Department stores are slowly gaining ground in the retail landscape after a massive downturn, but keeping that momentum is key to the sector’s recovery.
Helena Foulkes, CEO of the Hudson’s Bay Company, is determined to strengthen her banners by catering to customers by creating experiences that are easy and enjoyable.
In a keynote at Shoptalk, Foulkes focused on Hudson’s Bay and Saks Fifth Avenue, two brands that HBC has been able to lift out of the mire since she joined the team one year ago, but she notably skirted any discussion about Lord & Taylor, which made headlines last year when it closed its massive flagship in New York City.
Foulkes said one of the things she found surprising when she came onboard was how passionate Canadian shoppers are about Hudson’s Bay. “It’s the largest department store chain in Canada, and it’s a big part of their identity as Canadians,” Foulkes said. Still, despite the devoted fanbase, she found there were few channels for consumers to provide feedback on their experiences. So, Foulkes and the HBC team initiated feedback initiatives at all 90 Canadian stores and assessed the pain points customers raised.
The first of those pain points was the checkout line. Foulkes discovered that purchases and returns were happening at the same cashiers, and returns didn’t have a dedicated service counter. What’s more, 97 percent of returns of online purchases were actually going back to brick-and-mortar stores, which contributed to high congestion levels in the checkout/returns line.
The HBC team tested digital return centers in a group of stores, creating a centrally-located hub for those services, which lifted their Net Promoter Score by four points across the stores. Hudson’s Bay also leveraged employees alongside the return centers to help customers making returns and exchanges find what they were looking for while still in the store.
At Saks Fifth Avenue in NYC, Foulkes faced a different problem. The New York flagship was outdated, with a cluttered handbag department along the perimeter of the ground floor, a crowded beauty department that didn’t allow consumers space to explore, and a long pathway to the bank of elevators that would take customers to higher floors. The Saks Fifth Avenue store, Foulkes said, is an example of where the “radical change” she believes in played out.
The HBC team completely rearranged the Saks Fifth Avenue layout, turning the second floor into a “beauty oasis” that was easier to navigate, used natural lighting, and generated plenty of buzz in the media. Along with rearranging the handbag department on the ground floor, the team also tripled the number of products offered and added 100 new products that were exclusive to the Saks re-opening. On top of all that, the team added a brand-new escalator right in the center of the store, so customers can more easily access the upper levels.
While all of this renovation was happening in-store, Saks also reinvigorated its digital experience. “While many of you might not think of Saks as a digital player, our digital penetration is quite high,” Foulkes said.
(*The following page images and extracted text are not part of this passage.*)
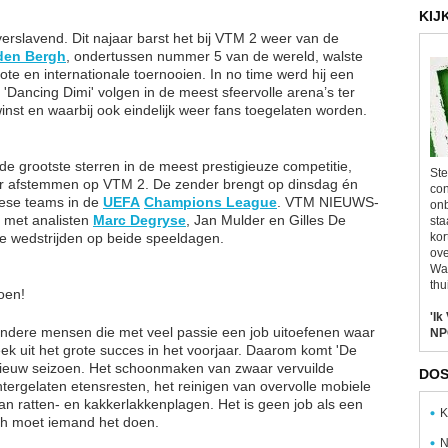
KIJ
rslavend. Dit najaar barst het bij VTM 2 weer van de
 den Bergh
, ondertussen nummer 5 van de wereld, walste
rote en internationale toernooien. In no time werd hij een
'Dancing Dimi' volgen in de meest sfeervolle arena’s ter
inst en waarbij ook eindelijk weer fans toegelaten worden.
e grootste sterren in de meest prestigieuze competitie,
Ste
r afstemmen op VTM 2. De zender brengt op dinsdag én
con
pese teams in de
UEFA
Champions League
. VTM NIEUWS-
onb
 met analisten
Marc Degryse
, Jan Mulder en Gilles De
sta
e wedstrijden op beide speeldagen.
kor
ove
Wal
thu
oen!
'Ik
ondere mensen die met veel passie een job uitoefenen waar
NP
k uit het grote succes in het voorjaar. Daarom komt 'De
nieuw seizoen. Het schoonmaken van zwaar vervuilde
DOS
htergelaten etensresten, het reinigen van overvolle mobiele
van ratten- en kakkerlakkenplagen. Het is geen job als een
K
och moet iemand het doen.
N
To make the most of that penetration, Foulkes said HBC leveraged its 4,500 employees, which it has dubbed “style advisors” across Saks locations nationwide, arming them with their own online hub where they can live chat with customers and make style recommendations. The company also uses advisors’ social media to showcase their individual style and give customers inspiration for looks they can create with Saks Fifth Avenue and Saks Off Fifth products. Some in-store style advisors may also act as personal shoppers or concierges for customers.
Foulkes is optimistic about the future of department stores, and said she’s excited to find new ways for HBC to connect deeply with customers on-site and online.
“In this environment, companies that thrive are those that focus on radical change,” Foulkes said. She hopes that HBC continues to upend consumers’ and other retailers’ idea of just what a department store is capable of.